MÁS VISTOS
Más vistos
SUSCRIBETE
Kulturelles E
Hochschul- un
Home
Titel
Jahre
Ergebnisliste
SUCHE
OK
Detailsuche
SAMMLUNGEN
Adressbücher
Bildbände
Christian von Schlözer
··········
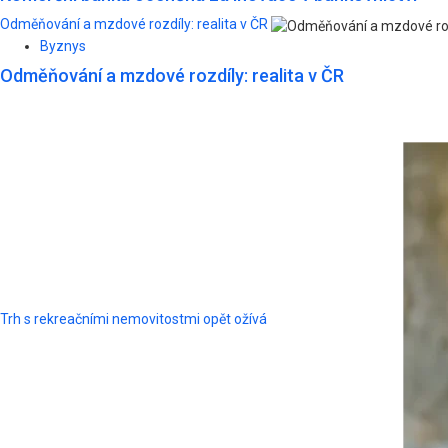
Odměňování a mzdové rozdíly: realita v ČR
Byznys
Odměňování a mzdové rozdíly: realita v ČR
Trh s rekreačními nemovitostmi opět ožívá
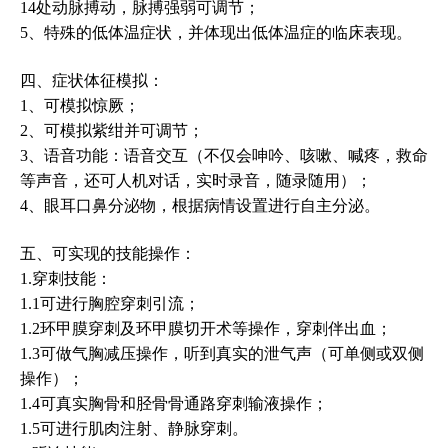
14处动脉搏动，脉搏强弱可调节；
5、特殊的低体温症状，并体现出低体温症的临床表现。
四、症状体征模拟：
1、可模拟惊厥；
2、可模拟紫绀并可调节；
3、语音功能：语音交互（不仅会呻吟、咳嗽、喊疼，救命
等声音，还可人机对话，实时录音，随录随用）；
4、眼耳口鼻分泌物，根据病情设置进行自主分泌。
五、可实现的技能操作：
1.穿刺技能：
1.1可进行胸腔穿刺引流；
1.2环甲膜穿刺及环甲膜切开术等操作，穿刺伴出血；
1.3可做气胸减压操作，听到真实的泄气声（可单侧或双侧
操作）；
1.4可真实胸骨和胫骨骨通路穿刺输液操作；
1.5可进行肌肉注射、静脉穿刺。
··········
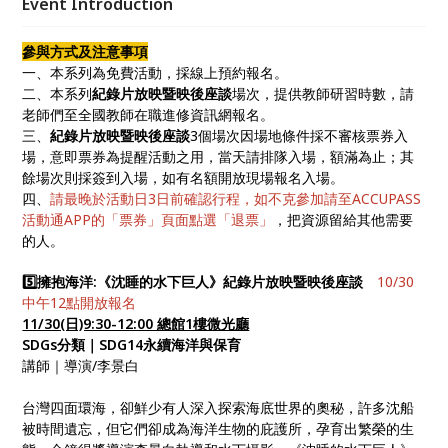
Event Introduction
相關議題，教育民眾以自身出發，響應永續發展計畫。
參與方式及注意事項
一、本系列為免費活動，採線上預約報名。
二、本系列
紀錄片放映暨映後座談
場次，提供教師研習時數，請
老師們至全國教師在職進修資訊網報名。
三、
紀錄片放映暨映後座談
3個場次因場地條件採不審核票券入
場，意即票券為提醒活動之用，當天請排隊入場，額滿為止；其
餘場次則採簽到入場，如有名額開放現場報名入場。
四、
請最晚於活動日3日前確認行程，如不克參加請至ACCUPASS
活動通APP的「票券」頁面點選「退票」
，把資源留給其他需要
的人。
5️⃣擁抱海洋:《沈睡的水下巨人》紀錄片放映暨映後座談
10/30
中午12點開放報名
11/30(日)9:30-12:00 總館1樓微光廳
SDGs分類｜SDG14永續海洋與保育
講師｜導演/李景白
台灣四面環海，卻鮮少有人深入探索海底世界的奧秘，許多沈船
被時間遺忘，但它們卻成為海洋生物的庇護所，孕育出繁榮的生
··········
TASK OBJECTIVE.
From the line that has "4、眼耳口鼻分泌物，根据病情设置进行自主分泌。" through the line that has "1.5可进行肌肉注射、静脉穿刺。", copy every line exactly as it appears above, and leave out all others.

YOUR SOLUTION.
4、眼耳口鼻分泌物，根据病情设置进行自主分泌。
五、可实现的技能操作：
1.穿刺技能：
1.1可进行胸腔穿刺引流；
1.2环甲膜穿刺及环甲膜切开术等操作，穿刺伴出血；
1.3可做气胸减压操作，听到真实的泄气声（可单侧或双侧
操作）；
1.4可真实胸骨和胫骨骨通路穿刺输液操作；
1.5可进行肌肉注射、静脉穿刺。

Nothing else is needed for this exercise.